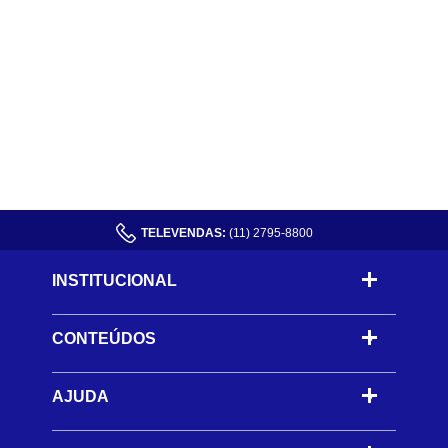
TELEVENDAS:
(11) 2795-8800
INSTITUCIONAL
CONTEÚDOS
-
AJUDA
-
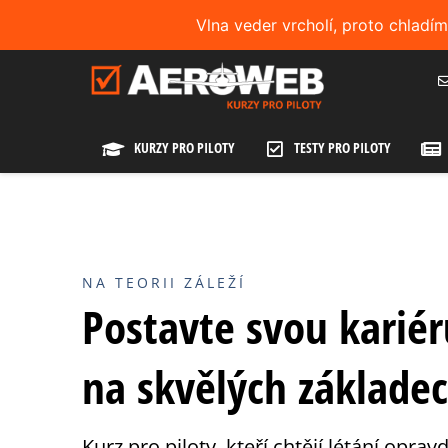
Vlna veder vrcholí, proto chladí
KURZY PRO PILOTY
TESTY PRO PILOTY
NA TEORII ZÁLEŽÍ
Postavte svou kariér
na skvělých základe
Kurz pro piloty, kteří chtějí létání opra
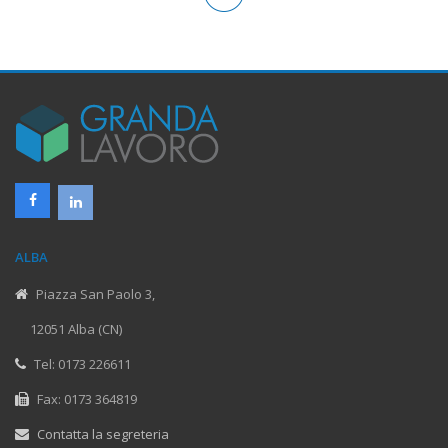
ALBA
Piazza San Paolo 3,
12051 Alba (CN)
Tel: 0173 226611
Fax: 0173 364819
Contatta la segreteria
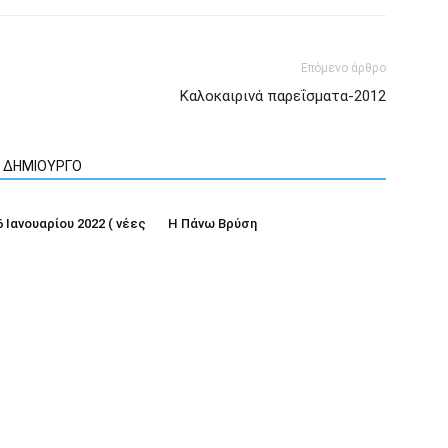
Επόμενο άρθρο
Καλοκαιρινά παρεΐσματα-2012
Ν ΔΗΜΙΟΥΡΓΟ
6 Ιανουαρίου 2022 ( νέες
Η Πάνω Βρύση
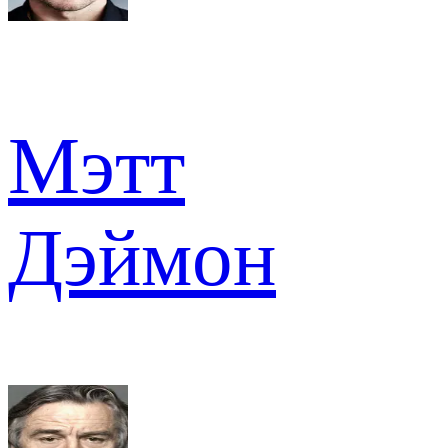
Мэтт
Дэймон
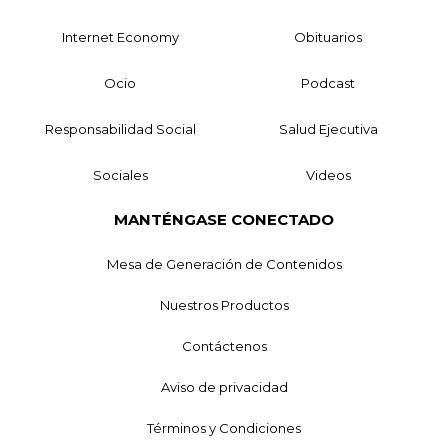
Internet Economy
Obituarios
Ocio
Podcast
Responsabilidad Social
Salud Ejecutiva
Sociales
Videos
MANTÉNGASE CONECTADO
Mesa de Generación de Contenidos
Nuestros Productos
Contáctenos
Aviso de privacidad
Términos y Condiciones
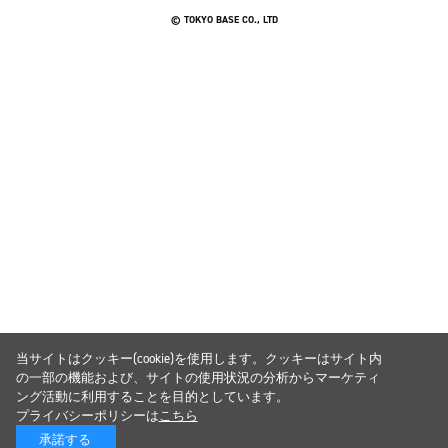
© TOKYO BASE CO., LTD
当サイトはクッキー(cookie)を使用します。クッキーはサイト内
の一部の機能および、サイトの使用状況の分析からマーケティ
ング活動に利用することを目的としています。
プライバシーポリシーは
こちら
承諾する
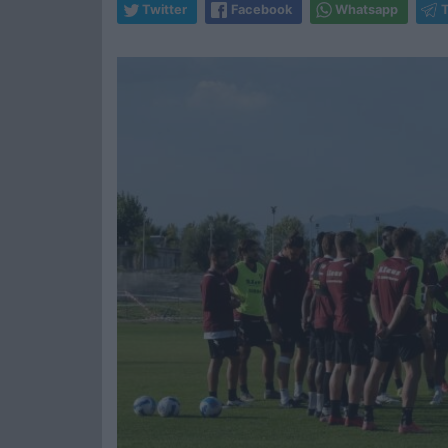
Twitter
Facebook
Whatsapp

▶ **WORK TASK**: Retype the data above as given, letting no picture into the copy.

▶ **TASK OUTPUT**:
TELEVENDAS:
(11) 2795-8800
INSTITUCIONAL
CONTEÚDOS
-
AJUDA
-
Vlna veder vrcholí, proto chladí
KURZY PRO PILOTY
TESTY PRO PILOTY
NA TEORII ZÁLEŽÍ
Postavte svou kariér
na skvělých základe
Kurz pro piloty, kteří chtějí létání opra
ALBA
Piazza San Paolo 3,
12051 Alba (CN)
Tel: 0173 226611
Fax: 0173 364819
Contatta la segreteria
Επόμενο άρθρο
Καλοκαιρινά παρεΐσματα-2012
Ν ΔΗΜΙΟΥΡΓΟ
6 Ιανουαρίου 2022 ( νέες
Η Πάνω Βρύση
Мэтт
Дэймон
Internet Economy
Obituarios
Ocio
Podcast
Responsabilidad Social
Salud Ejecutiva
Sociales
Videos
MANTÉNGASE CONECTADO
Mesa de Generación de Contenidos
Nuestros Productos
Contáctenos
Aviso de privacidad
Términos y Condiciones
© TOKYO BASE CO., LTD
当サイトはクッキー(cookie)を使用します。クッキーはサイト内
の一部の機能および、サイトの使用状況の分析からマーケティ
ング活動に利用することを目的としています。
プライバシーポリシーは
こちら
承諾する
Twitter
Facebook
Whatsapp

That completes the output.